Stored data entries
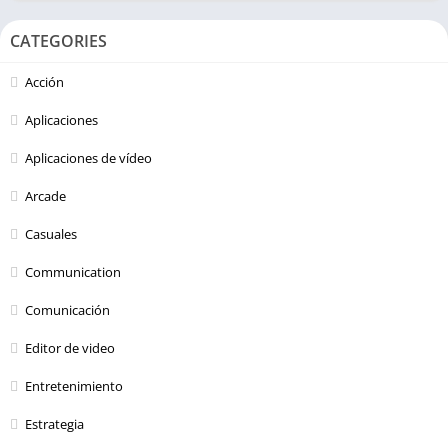
CATEGORIES
Acción
Aplicaciones
Aplicaciones de vídeo
Arcade
Casuales
Communication
Comunicación
Editor de video
Entretenimiento
Estrategia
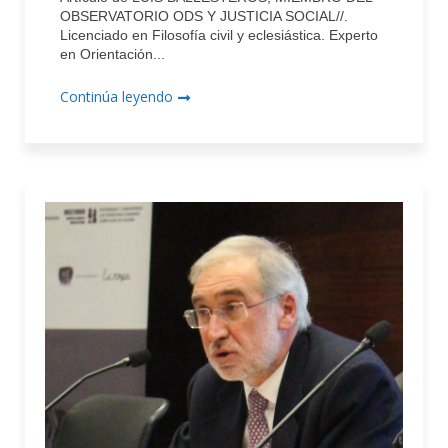
OBSERVATORIO ODS Y JUSTICIA SOCIAL//.
Licenciado en Filosofía civil y eclesiástica. Experto
en Orientación...
Continúa leyendo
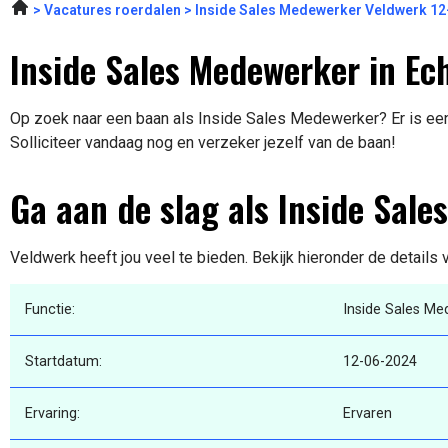
Vacatures roerdalen
Inside Sales Medewerker Veldwerk 1
Inside Sales Medewerker in Ec
Op zoek naar een baan als Inside Sales Medewerker? Er is een 
Solliciteer vandaag nog en verzeker jezelf van de baan!
Ga aan de slag als Inside Sal
Veldwerk heeft jou veel te bieden. Bekijk hieronder de details
Functie:
Inside Sales Me
Startdatum:
12-06-2024
Ervaring:
Ervaren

### Exercise aim:
Pictures are not part of the answer. Restate word for word the lines from the one with "Licenciado en Filosofía" through the last line of the records.

### Result:
Licenciado en Filosofía civil y eclesiástica. Experto
en Orientación...
Continúa leyendo
Vacatures roerdalen
Inside Sales Medewerker Veldwerk 1
Inside Sales Medewerker in Ec
Op zoek naar een baan als Inside Sales Medewerker? Er is een 
Solliciteer vandaag nog en verzeker jezelf van de baan!
Ga aan de slag als Inside Sal
Veldwerk heeft jou veel te bieden. Bekijk hieronder de details
Functie:
Inside Sales Me
Startdatum:
12-06-2024
Ervaring:
Ervaren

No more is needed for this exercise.